The data follows this line. Copy verbatim the line with "Vater: Briefe an seinen" and each line after it to the end.
Start of Input data
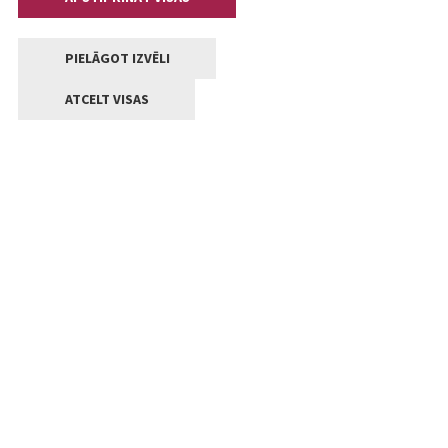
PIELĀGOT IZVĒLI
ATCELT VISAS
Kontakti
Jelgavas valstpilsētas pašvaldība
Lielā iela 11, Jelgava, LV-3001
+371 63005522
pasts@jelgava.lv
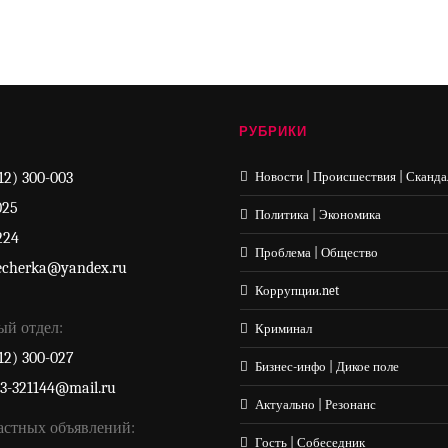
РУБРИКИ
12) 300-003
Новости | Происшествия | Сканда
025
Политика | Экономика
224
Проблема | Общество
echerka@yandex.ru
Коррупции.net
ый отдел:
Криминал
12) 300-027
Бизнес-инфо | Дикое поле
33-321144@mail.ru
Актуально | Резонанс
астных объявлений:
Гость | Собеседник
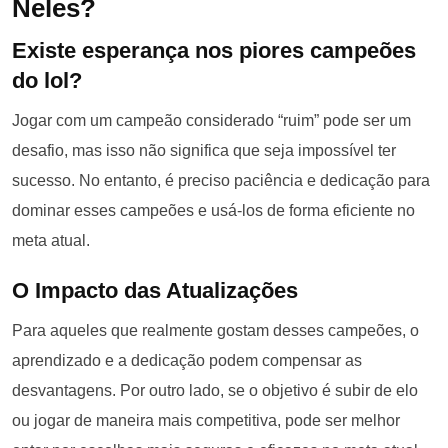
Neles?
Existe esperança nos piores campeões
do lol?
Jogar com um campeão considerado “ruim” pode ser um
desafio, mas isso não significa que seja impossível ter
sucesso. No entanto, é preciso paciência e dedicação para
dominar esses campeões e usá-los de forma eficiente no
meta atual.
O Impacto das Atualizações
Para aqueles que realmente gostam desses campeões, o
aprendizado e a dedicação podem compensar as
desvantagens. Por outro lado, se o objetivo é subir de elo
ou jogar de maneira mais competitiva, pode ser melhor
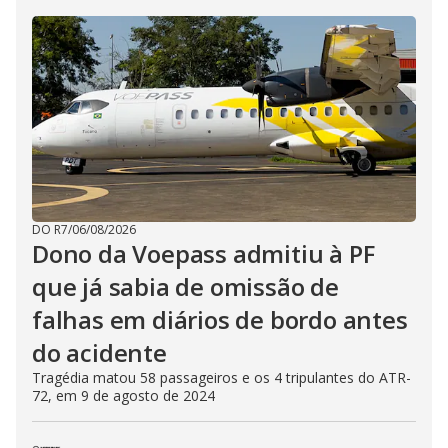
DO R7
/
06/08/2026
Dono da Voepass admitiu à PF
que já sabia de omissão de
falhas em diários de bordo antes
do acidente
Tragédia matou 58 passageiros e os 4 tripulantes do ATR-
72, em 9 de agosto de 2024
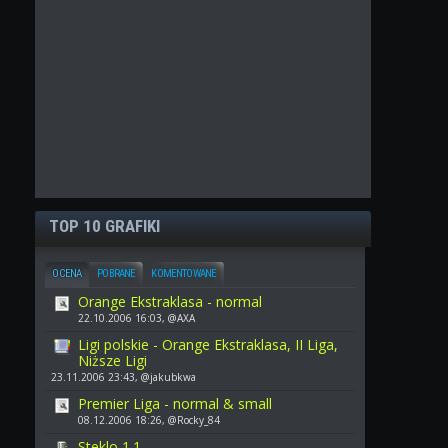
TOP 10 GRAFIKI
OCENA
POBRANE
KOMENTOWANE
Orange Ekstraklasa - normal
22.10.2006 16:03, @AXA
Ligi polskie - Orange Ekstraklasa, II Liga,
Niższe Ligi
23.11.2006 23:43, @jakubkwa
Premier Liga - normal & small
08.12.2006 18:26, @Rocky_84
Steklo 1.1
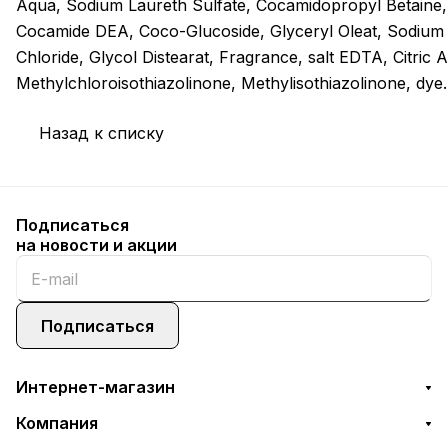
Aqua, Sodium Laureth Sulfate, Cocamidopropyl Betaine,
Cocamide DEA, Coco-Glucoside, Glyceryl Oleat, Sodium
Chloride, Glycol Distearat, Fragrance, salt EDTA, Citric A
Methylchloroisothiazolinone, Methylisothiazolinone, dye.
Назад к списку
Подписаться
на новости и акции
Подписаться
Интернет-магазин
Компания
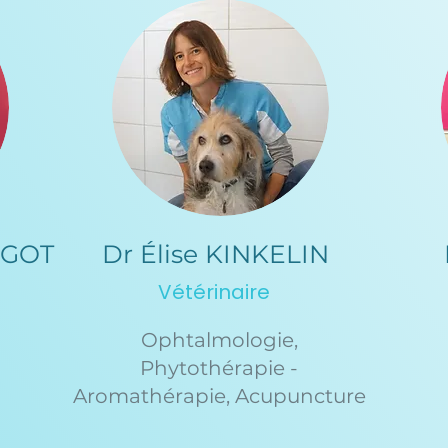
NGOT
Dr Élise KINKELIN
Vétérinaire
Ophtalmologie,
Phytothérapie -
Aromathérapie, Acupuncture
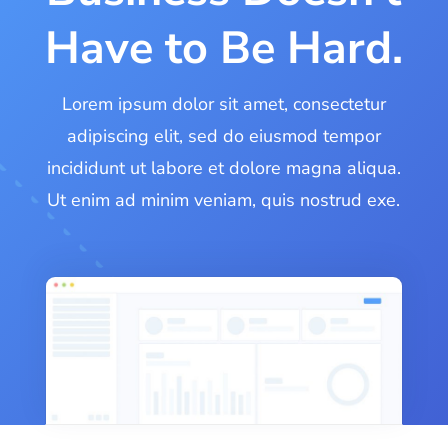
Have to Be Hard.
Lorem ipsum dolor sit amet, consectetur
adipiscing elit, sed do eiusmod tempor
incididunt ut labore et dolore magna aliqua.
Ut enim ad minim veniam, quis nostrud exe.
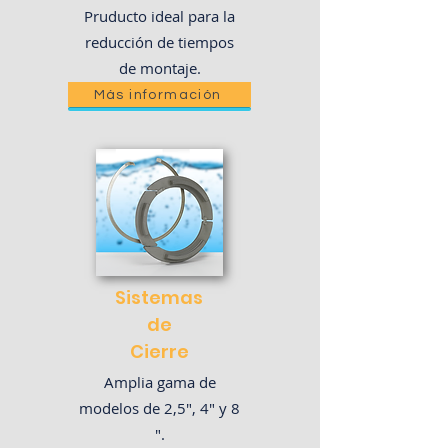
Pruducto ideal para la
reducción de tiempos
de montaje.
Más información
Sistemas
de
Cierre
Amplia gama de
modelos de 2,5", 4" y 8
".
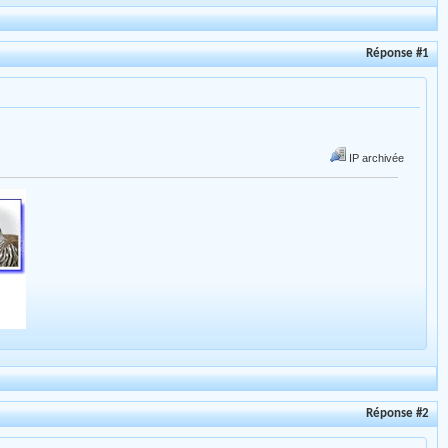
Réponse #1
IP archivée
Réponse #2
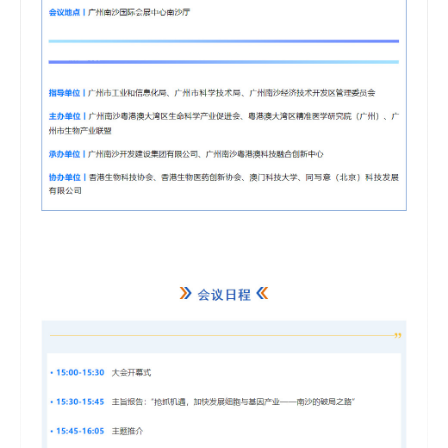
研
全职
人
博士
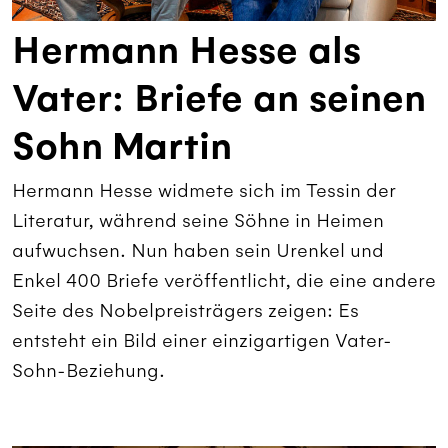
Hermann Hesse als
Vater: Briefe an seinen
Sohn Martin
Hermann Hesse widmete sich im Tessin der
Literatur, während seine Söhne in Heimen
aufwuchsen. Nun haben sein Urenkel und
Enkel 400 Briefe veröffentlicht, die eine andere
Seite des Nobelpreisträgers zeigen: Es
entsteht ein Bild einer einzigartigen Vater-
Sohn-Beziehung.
End of Input data
Solution for this problem:
Vater: Briefe an seinen
Sohn Martin
Hermann Hesse widmete sich im Tessin der
Literatur, während seine Söhne in Heimen
aufwuchsen. Nun haben sein Urenkel und
Enkel 400 Briefe veröffentlicht, die eine andere
Seite des Nobelpreisträgers zeigen: Es
entsteht ein Bild einer einzigartigen Vater-
Sohn-Beziehung.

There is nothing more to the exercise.